The all communities tab should be showing you communities from every instance you are federated with. It’s true that they won’t show up in your feed until someone on your instance connects to the instance it’s on at least once, but you don’t need to be on a massive server to be connected to all the major communities right from the start.
This. There’s no need to join the biggest instance, as long as you’re not among an instance’s first users you won’t notice much difference.
Tell those instances to stop censoring other instances and it’ll be ok.
So much this. If you want to bring up federated community as a selling point you should also tell the user if your instance block any other instance.
It’s at the top of the list on join-lemmy.org’s popular server list, next to lemmy.world and beehaw.org, of course new users will sign up on the more popular ones.

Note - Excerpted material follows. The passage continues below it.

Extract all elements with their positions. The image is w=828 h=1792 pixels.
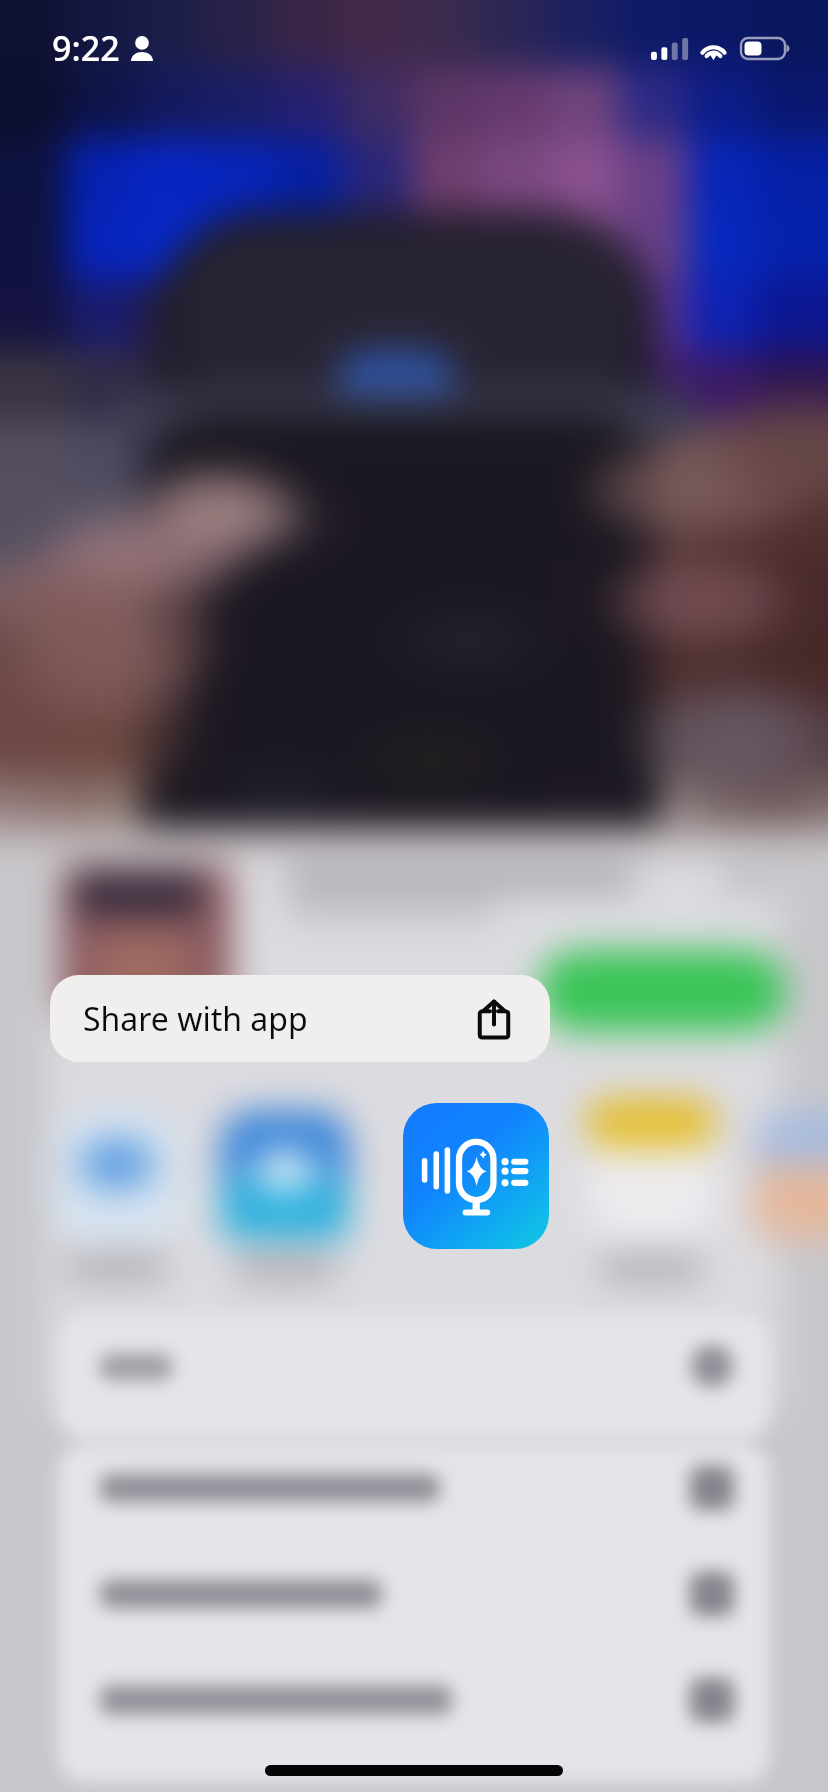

Plus, a few posts on reddit called out these three which set everything in motion.
Once folks start to understand how it works, they might start to sign up on other ones, for a “cooler handle @ address” for their user, or register a domain and start their own instance like I did.
Anyway, welcome aboard, right?
I joined one that won’t curate what I can and can’t see. Or ban me because they wanted to.
Yes
Hello from lemmy.world! Don’t come here, I think it’s starting to get overloaded too. Lemmy.one looks like it may be in a good “growing but not snowballing yet” position, go over there and get that ball rolling.